Wednesday, July 4, 2012

"Lemmon Syllabub"

  "Syllabub was a popular dessert in seventeenth, eighteenth and early nineteenth century England. It was popular for celebrations, special occasions and holidays due to its festive appearance. Many original recipes survive with various modes of preparation. Generally Syllabub was made with a mixture of whipped cream, whipped egg whites, white wine, sugar, lemon juice and zest of lemon. The quantity of white wine added would determine the consistency qualifying whether the mixture would be a creamy dessert or a popular punch. White wine could be substituted with apple cider or other alcoholic beverages. One could always detect the drinker of the beverage by the thick white mustache left behind."

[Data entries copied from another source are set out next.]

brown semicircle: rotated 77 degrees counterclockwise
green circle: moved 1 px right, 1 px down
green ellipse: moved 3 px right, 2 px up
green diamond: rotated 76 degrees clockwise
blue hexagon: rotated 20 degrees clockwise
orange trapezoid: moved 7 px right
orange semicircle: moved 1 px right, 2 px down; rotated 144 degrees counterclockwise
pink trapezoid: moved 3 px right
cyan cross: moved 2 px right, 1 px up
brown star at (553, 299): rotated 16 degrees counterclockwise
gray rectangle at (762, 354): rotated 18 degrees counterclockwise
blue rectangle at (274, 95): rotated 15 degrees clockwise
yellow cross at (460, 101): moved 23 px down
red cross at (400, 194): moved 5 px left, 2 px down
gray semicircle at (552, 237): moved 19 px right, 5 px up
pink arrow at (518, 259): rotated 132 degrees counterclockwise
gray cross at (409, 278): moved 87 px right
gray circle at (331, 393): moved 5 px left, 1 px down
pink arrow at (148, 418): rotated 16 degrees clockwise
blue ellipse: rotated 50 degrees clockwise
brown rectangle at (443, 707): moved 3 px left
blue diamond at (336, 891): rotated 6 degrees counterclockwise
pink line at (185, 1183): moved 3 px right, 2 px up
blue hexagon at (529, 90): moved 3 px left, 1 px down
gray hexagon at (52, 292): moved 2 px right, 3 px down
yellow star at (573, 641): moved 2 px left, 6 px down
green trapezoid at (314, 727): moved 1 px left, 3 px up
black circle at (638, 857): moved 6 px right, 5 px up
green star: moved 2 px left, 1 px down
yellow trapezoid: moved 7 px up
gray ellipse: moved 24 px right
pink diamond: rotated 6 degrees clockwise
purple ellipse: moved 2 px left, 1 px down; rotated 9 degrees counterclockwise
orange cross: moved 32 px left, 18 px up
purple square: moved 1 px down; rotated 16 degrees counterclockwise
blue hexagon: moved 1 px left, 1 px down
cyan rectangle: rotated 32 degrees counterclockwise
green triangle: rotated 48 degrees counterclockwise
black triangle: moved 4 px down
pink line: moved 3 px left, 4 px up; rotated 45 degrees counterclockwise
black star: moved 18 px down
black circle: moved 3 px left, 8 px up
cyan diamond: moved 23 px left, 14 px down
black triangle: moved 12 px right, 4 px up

So speaks a guy named David Quidnunc(Somehow I doubt that's his real  name) on a  website for Samuel Pepys' Diary. Syllabub started out as a drink and gradually evolved into a dessert.  George Washington probably partook of syllabub while lounging on the porch at Mount Vernon at the end of a long day spent supervising his estate.  Close readers of Regency novels will remember their heroes and heroines having syllabub as a refreshment on a warm day. Our friend Tim, who sells antiques  and came to the Sunday night supper whence this was served, has sold syllabub cups.
I  picked it out of the cookbook  because it was quick to make. We are moving into the South here. Most of the dessert recipes that are left in New England are unsuited to hot weather, like plum pudding. The only caveat is syllabub requires the purchase of two off the wall  wines, Madeira, and cream sherry. Let's take cream sherry first. I like sherry. I learned to drink it in Madrid in the bars in the basement of Plaza Mayor when I was 22. A guy I was hanging around with introduced me to tapas bars, where the bartender first laid out a couple of olives in a small saucer. If  you bought another drink and tipped well, he served something more substantial. It actually didn't occur to me that  if  you wanted tapas  you could  buy them directly instead of trying to gauge a proper tip.
 If  one is going to drink sherry, drink it like the Spaniards do, without ice, and dry. That means Amontillado, Fino, or Manzanilla. It doesn't mean cream.  And now, I have a cheap bottle of cream sherry cluttering up my bar along with  half a dozen other bottles of weird, no-longer-drunk liquor.
I also have Madeira. Madeira, if you read the Patrick O'Brien books, was much favored  by seamen during the Napoleonic wars. It comes from the island of Madeira, a regular port of call for ships going either to the Americas or the East. It too was fortified with sugar to prevent it from spoiling on long, hot sea voyages. In fact, today, the winemakers heat the wine to 140 degrees Fahrenheit to replicate the process of tossing for weeks in the hold of a ship ploughing its way to the tropics. I don't think I've ever drunk Madeira, but if I want to, now I can. 
 Anyhow, Syllabub is a quickly made, elegant-looking dessert. Just don't decide to make it on Sunday afternoon when the liquor stores are closed. 

Lemmon Syllabub

Thinly cut peel (lemon colored part only) of one lemon
1 cup cream sherry
1 cup Madeira wine
4 cups heavy cream
1/3 cup lemon juice
1 cup sugar

1. Soak the lemon peel in the sherry and Madeira for at least one hour.
2. Whip the cream until it just begins to hold its shape. Remove the peel and gradually beat into the cream the wine, lemon juice and sugar until thick. Pour into parfait or wine glasses and sprinkle with nutmeg. Serve immediately. Serves eight.